» TRY IT
Output every record word for word.

» Collected data entries
# # #

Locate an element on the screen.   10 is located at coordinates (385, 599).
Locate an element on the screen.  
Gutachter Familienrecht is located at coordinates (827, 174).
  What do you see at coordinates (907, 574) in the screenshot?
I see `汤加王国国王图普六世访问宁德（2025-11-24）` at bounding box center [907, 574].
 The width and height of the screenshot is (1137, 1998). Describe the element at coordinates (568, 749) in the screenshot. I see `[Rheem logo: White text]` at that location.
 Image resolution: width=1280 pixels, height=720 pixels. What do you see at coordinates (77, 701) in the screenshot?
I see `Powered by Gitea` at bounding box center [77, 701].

# # #

» SOLUTION
Locate an element on the screen.   10 is located at coordinates (385, 599).
Locate an element on the screen.  
Gutachter Familienrecht is located at coordinates (827, 174).
  What do you see at coordinates (907, 574) in the screenshot?
I see `汤加王国国王图普六世访问宁德（2025-11-24）` at bounding box center [907, 574].
 The width and height of the screenshot is (1137, 1998). Describe the element at coordinates (568, 749) in the screenshot. I see `[Rheem logo: White text]` at that location.
 Image resolution: width=1280 pixels, height=720 pixels. What do you see at coordinates (77, 701) in the screenshot?
I see `Powered by Gitea` at bounding box center [77, 701].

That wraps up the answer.